Creating visual art, videos, language, and more for virtual and hybrid worship opens options for youth to participate. At First CRC in Toronto, church youth helped assemble 125 at-home kits for their Seasons of Being grant project. And at Grace Baptist Church in Richmond, Vinson used youth-group Facebook chats to gather ideas and language for Advent liturgies.

For almost four hundred years, First Church in Windsor has increasingly gotten involved in justice issues, said Pepin. Social justice, based on Christ’s call to love one another, is one of the congregation’s six core values. Youth participated in living this out through transformational worship during Epiphany by reading portions of Martin Luther King, Jr.’s “Letter from Birmingham Jail.” The compiled video became part of a virtual Sunday worship service held during Epiphany 2021. Some youth in the congregation also helped to create videos for worship.

In Grand Rapids, First African Methodist Episcopal’s grant project focused on prayer, servant leadership, and praise and worship. Project director Lisa B. Taylor reports that it was difficult moving from an in-person worship service to digital or conference-call platforms. “The majority of our church members are 65 years or older and technologically challenged,” she wrote.

But the older members’ digital struggles presented an opportunity for youth to show servant leadership. “Our youth and millennial members have untapped spiritual gifts and talents that they are waiting to use,” Taylor said. Some helped older members master conference calls and connect to virtual worship. Other youth and millennials used Zoom and Facebook Live to welcome people to worship, teach church school, lead book studies, and participate in prayer conferences.

Archiving Digital Creations

When congregations put effort into creating elements for virtual, hybrid, and in-person worship, it makes sense to archive the elements.

"First Church in Windsor decided never to repeat a visual installation,” Pepin said. “You can't repeat the surprise and awe of the first moments of the experience.” Yet the church archives many of its short videos on its Facebook page and YouTube channel.

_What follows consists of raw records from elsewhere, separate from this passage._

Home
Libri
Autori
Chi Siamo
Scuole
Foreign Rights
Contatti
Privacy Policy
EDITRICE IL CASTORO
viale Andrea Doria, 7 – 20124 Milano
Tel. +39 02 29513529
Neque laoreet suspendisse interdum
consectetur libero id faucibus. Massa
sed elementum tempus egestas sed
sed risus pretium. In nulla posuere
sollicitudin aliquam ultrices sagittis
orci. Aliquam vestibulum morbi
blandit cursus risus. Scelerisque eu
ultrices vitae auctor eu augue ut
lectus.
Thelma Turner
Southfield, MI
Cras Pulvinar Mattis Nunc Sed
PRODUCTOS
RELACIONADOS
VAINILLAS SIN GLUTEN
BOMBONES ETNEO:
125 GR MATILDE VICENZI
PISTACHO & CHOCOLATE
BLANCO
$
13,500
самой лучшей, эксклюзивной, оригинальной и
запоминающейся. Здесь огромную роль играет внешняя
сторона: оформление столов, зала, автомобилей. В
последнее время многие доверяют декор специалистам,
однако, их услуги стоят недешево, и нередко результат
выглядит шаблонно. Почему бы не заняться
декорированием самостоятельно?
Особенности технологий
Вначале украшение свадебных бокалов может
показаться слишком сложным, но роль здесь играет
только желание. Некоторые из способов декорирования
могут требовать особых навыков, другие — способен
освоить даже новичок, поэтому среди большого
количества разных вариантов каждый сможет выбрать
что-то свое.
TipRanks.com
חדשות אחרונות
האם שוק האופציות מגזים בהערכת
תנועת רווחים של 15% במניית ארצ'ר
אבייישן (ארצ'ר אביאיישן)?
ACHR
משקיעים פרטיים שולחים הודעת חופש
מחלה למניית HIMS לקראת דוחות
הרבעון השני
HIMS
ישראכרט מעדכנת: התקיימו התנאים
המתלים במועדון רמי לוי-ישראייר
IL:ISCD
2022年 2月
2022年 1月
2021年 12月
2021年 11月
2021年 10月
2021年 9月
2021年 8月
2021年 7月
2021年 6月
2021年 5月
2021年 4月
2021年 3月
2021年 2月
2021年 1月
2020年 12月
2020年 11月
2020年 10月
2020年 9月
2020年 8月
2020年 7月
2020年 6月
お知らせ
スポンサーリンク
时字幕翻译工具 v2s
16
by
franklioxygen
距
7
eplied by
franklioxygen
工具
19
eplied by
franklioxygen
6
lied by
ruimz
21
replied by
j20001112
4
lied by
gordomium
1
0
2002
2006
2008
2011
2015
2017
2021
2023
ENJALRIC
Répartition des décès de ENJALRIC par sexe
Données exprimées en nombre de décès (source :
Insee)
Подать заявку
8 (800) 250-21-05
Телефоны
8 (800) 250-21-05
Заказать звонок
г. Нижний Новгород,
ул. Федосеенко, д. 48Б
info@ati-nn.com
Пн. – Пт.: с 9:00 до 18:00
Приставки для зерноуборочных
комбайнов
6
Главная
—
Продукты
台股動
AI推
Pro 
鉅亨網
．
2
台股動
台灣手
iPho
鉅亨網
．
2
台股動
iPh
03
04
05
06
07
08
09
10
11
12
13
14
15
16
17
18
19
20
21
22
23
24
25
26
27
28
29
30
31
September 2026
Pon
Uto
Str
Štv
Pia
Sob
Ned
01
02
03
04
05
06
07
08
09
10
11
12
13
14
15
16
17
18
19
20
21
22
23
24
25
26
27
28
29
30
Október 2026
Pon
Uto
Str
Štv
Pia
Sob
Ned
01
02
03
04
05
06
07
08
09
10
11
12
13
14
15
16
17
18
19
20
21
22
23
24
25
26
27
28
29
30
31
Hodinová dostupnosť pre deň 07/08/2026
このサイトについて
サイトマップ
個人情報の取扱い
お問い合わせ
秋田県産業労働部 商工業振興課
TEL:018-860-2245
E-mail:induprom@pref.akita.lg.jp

"When we returned to in-person worship, we realized we could be relegated again at any time to online worship and that we were reaching possibly more people online than in person anyway. Our short, artistic videos connected to people online.

We made them shareable because online worship has become a first step to invite people into deeper connection, perhaps by coming to in-person worship or events," Grant Yonkman added.

At Grace Baptist the staff plans worship cooperatively, so they help each other remember what the congregation has already created.“We have a Google Docs folder with the scanned poetry, literature, hymns, and congregation-written material (hymnkus, song and psalm paraphrases, etc.) that we've used in worship, [and] we archive services on our YouTube channel,” said Vinson.

“Eventually we hope to create a resource library on our church website with short clips of prayers, lectionary readings, videos, congregation-created material, and more. We have found that Scripture and liturgy recorded by those who have died is so meaningful and treasured. What a gift to have their presence remain with us in these ways—these beautiful souls whom we love and miss and who are now in the great cloud of witnesses.”

This story first appeared on the Calvin Institute of Christian Worship website and is republished with permission.